Action item — Only the lines below, from the one with "Segment small bowel." through the one with "Look at this image.", are to be written out, exactly.

* * * * * * *

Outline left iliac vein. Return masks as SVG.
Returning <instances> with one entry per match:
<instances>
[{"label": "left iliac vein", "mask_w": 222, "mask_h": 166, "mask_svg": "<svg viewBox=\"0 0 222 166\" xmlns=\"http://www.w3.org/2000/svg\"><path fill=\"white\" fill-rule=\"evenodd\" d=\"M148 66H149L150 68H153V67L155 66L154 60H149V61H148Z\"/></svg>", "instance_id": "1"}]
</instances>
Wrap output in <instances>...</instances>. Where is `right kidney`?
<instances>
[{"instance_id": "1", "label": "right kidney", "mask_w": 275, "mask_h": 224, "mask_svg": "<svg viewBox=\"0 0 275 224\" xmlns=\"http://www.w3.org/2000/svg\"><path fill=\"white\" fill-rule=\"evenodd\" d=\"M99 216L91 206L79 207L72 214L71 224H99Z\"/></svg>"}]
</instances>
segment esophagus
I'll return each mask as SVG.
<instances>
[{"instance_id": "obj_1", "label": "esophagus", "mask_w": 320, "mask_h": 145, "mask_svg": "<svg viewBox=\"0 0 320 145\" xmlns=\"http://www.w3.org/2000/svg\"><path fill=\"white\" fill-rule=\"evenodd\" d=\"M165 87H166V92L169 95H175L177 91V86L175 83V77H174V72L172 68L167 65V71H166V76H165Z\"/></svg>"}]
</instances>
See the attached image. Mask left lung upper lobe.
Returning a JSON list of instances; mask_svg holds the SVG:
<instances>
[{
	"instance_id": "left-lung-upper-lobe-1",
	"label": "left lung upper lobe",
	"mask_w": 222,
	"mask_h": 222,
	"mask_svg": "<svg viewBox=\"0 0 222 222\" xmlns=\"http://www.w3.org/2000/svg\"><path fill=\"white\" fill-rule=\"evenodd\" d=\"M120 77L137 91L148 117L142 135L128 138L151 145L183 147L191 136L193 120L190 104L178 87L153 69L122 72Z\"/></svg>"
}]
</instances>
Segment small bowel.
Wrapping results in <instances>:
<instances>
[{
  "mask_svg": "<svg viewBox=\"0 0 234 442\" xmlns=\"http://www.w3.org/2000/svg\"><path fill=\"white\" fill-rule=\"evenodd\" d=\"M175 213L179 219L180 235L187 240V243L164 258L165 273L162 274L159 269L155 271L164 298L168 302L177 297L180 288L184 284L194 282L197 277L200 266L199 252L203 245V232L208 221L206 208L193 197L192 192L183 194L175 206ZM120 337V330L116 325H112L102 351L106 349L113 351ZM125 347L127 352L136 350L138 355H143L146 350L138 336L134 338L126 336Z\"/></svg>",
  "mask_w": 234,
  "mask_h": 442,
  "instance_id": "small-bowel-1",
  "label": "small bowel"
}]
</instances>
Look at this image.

* * * * * * *

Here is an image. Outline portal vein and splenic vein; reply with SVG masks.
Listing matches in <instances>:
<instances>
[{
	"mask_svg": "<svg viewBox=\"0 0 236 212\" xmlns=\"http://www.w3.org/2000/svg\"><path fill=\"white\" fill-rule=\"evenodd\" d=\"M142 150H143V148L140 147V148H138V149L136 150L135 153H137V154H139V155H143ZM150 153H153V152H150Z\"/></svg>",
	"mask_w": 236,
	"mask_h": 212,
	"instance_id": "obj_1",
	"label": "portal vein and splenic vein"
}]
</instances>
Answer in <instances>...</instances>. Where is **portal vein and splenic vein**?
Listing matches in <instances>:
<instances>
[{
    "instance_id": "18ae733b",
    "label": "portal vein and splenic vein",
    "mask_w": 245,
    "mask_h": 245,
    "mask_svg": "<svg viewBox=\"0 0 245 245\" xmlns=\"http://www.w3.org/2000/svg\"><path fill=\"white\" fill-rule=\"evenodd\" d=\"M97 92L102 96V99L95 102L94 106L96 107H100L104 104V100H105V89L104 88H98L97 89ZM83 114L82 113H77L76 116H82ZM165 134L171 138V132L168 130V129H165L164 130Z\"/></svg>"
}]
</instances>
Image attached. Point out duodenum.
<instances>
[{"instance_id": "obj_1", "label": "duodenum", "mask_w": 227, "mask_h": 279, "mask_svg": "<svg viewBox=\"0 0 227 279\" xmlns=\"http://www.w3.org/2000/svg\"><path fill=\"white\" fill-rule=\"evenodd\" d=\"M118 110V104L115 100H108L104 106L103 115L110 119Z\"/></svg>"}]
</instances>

* * * * * * *

Answer to this task —
Segment small bowel.
Wrapping results in <instances>:
<instances>
[{
  "mask_svg": "<svg viewBox=\"0 0 234 442\" xmlns=\"http://www.w3.org/2000/svg\"><path fill=\"white\" fill-rule=\"evenodd\" d=\"M175 213L179 219L180 235L187 240V243L164 258L165 273L162 274L159 269L155 271L164 298L168 302L177 297L180 288L184 284L194 282L197 277L200 266L199 252L203 245V232L208 221L206 208L193 197L192 192L183 194L175 206ZM120 337V330L116 325H112L102 351L106 349L113 351ZM125 347L127 352L136 350L138 355H143L146 350L138 336L134 338L126 336Z\"/></svg>",
  "mask_w": 234,
  "mask_h": 442,
  "instance_id": "small-bowel-1",
  "label": "small bowel"
}]
</instances>
Look at this image.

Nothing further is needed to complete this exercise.